22 ]     Le professeur Kent Roach, dans Constitutional Remedies in Canada, conclut qu’il peut y avoir arrêt des procédures dans les rares cas les plus manifestes.

«The Court in Canada (Minister of Citizen and Immigration) v. Tobiass did contemplate the possibility that a particularly egregious abuse could in and of itself justify a stay. It refers to "exceptional" and "relatively very rare" cases "in which the past misconduct is so egregious that the mere fact of going forward in the light of it will be offensive". An "exceedingly serious abuse" could produce a situation where "public confidence in the administration of justice could be so undermined that the mere act of carrying forward in the light of it would constitute a new and ongoing abuse sufficient to warrant a stay of proceedings". It is not, however, readily what act of abuse will in and of itself ever be sufficient to warrant a stay. In Tobiass, ex parte conversations between a senior justice official and the Chief Justice of the Federal Court about a case where not serious enough. In R. v. Curragh Inc., a trial judge’s ex parte conversations with a senior member of the Attorney General’s department during a trial to secure the removal of a prosecutor were not serious enough. In R. v. Latimer, ex parte police and prosecutorial interviews with prospective jurors, rightly denounced by the court as "a flagrant abuse of process and interference with the administration of justice", were again not serious enough to justify a stay. In R. v. Regan, the Supreme Court indicated that Crown comments about judge shopping, premature and public announcement that a prominent accused was being investigated and loss of prosecutorial objectivity from extensive prosecutorial interviews with the complainants did not warrant a stay of proceedings given the abuse would not be perpetuated by the trial and the social interest in allowing claims of sexual assault to be heard. This conduct has now joined various forms of improper ex parte communications between government officials and judges in Tobiass and Curragh and ex parte police and prosecutorial interviews with prospective jurors in Latimer that will not warrant a stay. These four cases suggest that the category of residual abuse of process when a fair trial is still possible is a very limited one. They challenge the dissenters comments in Regan that the reference to the rarity of such stays should be "not because of judicial fiat to limit numbers but because the system works".

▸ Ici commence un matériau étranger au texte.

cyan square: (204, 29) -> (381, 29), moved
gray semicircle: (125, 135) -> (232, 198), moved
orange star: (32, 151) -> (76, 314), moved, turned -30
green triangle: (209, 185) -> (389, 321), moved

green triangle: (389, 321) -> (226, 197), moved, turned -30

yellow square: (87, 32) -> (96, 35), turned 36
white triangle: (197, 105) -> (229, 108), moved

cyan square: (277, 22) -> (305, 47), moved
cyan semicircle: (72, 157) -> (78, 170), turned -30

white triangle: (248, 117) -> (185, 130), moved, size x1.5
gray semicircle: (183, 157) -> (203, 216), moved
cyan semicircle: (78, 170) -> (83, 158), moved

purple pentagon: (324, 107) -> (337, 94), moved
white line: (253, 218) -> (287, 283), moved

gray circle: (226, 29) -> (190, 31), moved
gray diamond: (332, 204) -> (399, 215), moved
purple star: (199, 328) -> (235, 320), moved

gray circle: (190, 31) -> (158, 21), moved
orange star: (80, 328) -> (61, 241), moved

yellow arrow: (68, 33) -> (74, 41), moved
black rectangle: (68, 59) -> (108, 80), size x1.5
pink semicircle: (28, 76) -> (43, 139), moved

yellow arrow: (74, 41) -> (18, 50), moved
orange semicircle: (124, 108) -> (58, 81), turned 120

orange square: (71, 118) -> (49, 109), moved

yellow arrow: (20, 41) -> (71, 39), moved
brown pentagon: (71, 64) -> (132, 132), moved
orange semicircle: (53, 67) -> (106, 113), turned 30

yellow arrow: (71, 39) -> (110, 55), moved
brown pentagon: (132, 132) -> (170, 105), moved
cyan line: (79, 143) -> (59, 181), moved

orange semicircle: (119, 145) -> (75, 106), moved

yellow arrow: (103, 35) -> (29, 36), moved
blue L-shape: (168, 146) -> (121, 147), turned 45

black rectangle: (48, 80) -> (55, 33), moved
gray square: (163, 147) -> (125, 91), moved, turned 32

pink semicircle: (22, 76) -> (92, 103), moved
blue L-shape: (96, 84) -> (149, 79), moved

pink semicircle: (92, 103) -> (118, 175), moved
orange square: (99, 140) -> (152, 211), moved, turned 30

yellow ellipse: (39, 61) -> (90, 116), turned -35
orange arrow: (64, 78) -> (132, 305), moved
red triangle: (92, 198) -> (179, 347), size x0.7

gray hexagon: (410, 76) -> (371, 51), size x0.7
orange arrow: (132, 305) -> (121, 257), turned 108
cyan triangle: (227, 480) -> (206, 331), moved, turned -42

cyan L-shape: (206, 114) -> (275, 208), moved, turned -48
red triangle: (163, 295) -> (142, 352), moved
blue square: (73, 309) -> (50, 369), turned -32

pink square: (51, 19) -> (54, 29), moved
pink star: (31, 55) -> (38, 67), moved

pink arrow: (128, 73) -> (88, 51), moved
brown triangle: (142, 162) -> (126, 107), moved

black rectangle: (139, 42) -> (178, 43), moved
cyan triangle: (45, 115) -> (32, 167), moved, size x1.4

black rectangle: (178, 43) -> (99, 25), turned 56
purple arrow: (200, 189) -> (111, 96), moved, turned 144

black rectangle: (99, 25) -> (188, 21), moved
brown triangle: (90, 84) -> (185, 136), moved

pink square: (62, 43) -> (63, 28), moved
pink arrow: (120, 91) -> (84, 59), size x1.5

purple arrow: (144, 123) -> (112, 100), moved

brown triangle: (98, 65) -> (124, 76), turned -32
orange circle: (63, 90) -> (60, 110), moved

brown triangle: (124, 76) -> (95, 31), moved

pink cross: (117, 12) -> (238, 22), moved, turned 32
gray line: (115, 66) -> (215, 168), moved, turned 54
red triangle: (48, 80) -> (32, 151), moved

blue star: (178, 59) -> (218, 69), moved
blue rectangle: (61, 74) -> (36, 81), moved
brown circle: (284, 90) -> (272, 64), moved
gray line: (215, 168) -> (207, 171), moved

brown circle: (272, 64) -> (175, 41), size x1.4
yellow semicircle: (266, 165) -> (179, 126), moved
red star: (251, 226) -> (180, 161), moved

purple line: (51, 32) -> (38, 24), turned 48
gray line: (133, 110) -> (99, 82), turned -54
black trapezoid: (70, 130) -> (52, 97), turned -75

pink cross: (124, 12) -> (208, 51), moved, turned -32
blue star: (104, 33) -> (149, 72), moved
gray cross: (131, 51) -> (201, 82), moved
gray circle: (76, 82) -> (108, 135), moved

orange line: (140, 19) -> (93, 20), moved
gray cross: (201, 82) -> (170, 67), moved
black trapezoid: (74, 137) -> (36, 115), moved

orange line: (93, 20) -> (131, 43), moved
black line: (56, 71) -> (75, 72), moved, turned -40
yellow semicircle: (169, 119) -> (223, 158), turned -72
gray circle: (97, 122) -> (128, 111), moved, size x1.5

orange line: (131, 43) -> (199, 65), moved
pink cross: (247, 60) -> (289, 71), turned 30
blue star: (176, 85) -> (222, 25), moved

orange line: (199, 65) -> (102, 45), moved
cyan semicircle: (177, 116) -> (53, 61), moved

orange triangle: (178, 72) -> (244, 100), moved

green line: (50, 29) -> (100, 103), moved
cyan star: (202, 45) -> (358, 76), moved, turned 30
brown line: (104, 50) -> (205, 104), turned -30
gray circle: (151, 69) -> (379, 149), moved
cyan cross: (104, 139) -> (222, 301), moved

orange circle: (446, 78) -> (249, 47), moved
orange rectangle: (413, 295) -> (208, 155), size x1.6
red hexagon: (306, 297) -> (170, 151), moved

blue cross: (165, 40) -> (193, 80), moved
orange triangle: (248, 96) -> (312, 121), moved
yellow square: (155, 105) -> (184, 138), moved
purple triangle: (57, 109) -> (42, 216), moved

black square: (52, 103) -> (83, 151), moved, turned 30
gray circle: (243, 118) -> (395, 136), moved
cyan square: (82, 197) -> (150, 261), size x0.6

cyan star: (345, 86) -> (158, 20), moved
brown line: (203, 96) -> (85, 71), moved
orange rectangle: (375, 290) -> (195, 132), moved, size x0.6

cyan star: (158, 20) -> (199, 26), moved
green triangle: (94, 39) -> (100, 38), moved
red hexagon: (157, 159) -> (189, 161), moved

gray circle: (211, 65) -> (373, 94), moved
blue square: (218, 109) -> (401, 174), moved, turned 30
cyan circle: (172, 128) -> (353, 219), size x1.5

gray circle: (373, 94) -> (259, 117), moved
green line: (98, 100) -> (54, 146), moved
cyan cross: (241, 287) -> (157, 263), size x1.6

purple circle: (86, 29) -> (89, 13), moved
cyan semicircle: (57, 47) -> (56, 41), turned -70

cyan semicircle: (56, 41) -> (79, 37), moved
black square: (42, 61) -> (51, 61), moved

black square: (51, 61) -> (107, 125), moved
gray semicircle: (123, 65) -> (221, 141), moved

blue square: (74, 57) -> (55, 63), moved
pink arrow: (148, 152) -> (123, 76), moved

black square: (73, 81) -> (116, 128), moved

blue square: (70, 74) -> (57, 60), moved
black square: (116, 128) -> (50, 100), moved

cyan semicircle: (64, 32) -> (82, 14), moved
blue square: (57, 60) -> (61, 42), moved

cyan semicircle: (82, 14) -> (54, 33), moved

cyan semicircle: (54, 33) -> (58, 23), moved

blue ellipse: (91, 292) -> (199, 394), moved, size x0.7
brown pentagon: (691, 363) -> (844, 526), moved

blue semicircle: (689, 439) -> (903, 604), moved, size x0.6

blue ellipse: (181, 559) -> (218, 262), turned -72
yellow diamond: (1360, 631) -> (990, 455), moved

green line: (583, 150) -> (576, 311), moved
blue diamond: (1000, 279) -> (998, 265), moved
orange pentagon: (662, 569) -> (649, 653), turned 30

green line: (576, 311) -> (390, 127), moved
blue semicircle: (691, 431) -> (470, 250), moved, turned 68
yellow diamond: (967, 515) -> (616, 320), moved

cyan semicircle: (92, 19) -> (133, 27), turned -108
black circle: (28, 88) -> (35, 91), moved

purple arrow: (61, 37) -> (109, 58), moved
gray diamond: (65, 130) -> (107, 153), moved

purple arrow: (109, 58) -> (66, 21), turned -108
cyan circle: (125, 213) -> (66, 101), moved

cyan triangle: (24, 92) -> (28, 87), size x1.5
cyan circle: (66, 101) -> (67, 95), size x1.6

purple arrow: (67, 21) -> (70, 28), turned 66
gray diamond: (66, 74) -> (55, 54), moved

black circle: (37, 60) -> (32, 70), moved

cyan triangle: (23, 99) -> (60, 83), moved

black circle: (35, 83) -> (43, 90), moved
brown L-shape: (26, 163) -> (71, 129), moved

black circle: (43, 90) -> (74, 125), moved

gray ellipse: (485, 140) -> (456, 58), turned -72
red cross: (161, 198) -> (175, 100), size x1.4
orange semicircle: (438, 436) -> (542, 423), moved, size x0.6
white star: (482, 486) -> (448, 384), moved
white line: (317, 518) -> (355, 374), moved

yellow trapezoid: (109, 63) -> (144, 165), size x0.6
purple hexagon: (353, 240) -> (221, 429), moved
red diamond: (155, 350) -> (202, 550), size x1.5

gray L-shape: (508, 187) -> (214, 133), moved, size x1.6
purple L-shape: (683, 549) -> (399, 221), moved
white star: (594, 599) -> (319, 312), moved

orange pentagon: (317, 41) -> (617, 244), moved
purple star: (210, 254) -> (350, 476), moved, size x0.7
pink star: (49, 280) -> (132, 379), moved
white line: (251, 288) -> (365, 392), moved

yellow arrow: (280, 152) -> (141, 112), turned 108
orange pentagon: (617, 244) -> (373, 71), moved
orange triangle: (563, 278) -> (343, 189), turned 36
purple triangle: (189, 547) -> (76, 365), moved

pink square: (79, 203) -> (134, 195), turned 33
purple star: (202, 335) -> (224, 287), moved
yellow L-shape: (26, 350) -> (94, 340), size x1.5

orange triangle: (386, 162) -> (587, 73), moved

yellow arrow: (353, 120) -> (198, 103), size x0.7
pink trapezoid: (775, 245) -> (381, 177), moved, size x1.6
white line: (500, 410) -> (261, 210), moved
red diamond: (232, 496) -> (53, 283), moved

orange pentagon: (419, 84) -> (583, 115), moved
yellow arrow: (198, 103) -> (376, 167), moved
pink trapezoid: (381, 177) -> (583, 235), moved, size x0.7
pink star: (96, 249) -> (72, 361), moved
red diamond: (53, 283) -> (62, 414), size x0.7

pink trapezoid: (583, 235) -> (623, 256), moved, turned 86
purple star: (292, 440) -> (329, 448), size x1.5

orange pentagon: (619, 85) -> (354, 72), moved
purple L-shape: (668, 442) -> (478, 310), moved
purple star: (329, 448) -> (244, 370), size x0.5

Given the above decisions, it is difficult to imagine non-continuing misconduct that will warrant a stay of proceedings in order to protect judicial integrity. In Tobiass, the Court speculated that enduring trauma to the accused or the planting of evidence might be sufficient. The former example may be a case in which a fair trial would not longer be possible while the latter could in many instances be cured by the lesser alternative remedy of excluding the unreliable evidence. Police conduct resulting in entrapment the deliberate destruction of files by a rape crisis centre, and cases that were tainted by racial profiling might be added to the list in the interest of stare decisis. Nevertheless, these abuses in themselves do not seem as grave as those in CurraghLatimer and Tobiass. Moreover, both Mack and Carosella can be interpreted as cases where a subsequent trial would aggravate the prejudice caused by police creation of a crime and the destruction of evidence and as such be distinguished form cases involving no-continuing misconduct. In short, it is difficult to imagine realistic scenarios where non-continuing abuses will now merit stays of proceedings.»

«L’analyse des décisions de la Cour suprême fait ressortir que l’arrêt des procédures est véritablement réservé à une catégorie rarissime de situation.»